HOW TO COMPLETE THIS TASK
Transcribe exactly the lines from the one containing "Регистрация (726, 33)" through the end of the data, both included. Leave out pictures.

DATASET EXCERPTS
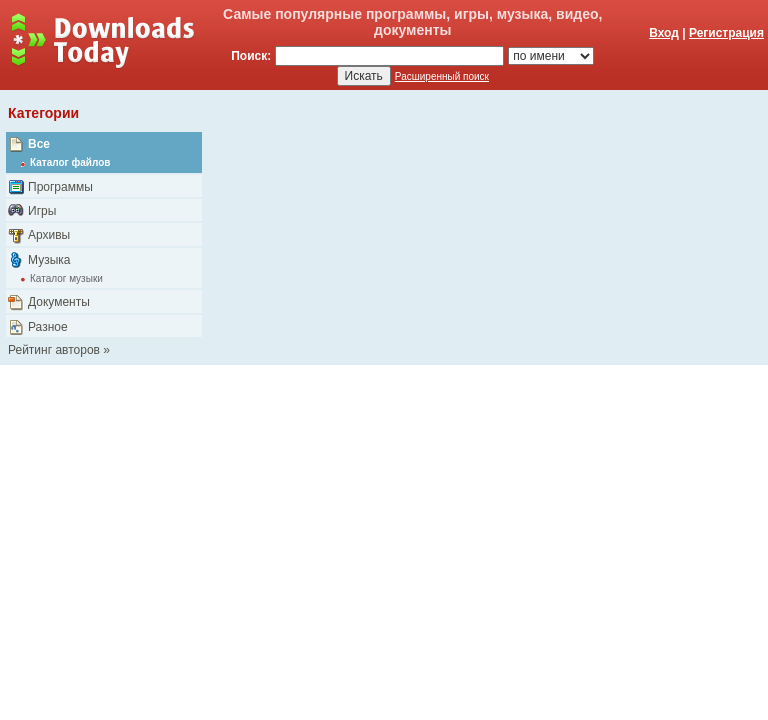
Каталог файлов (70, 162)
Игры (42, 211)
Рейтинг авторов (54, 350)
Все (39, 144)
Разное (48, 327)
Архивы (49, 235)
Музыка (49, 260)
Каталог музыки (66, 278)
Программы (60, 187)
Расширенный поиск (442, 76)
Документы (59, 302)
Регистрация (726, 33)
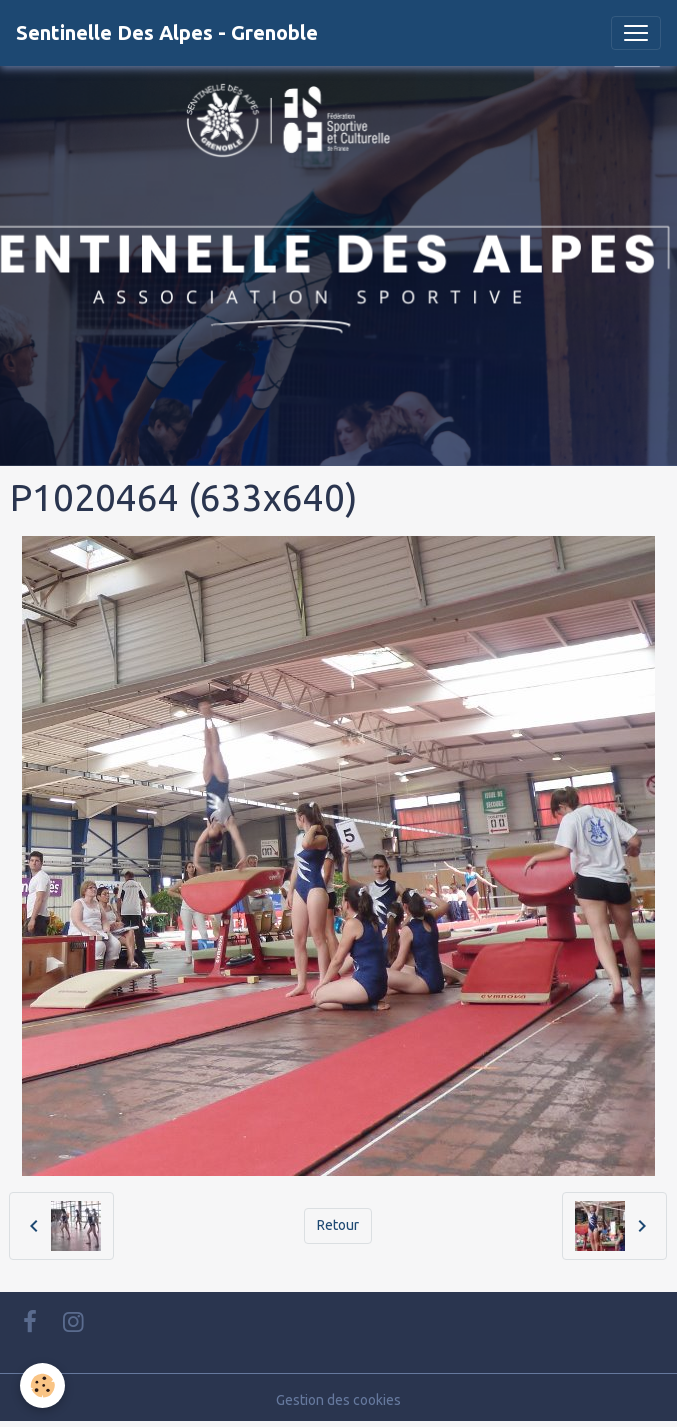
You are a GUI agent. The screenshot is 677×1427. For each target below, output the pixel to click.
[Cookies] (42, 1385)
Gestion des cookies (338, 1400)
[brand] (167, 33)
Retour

RESULT OF THIS TASK
Регистрация (726, 33)
You are a GUI agent. The screenshot is 677×1427. For each target below, output the pixel to click.
[Cookies] (42, 1385)
Gestion des cookies (338, 1400)
[brand] (167, 33)
Retour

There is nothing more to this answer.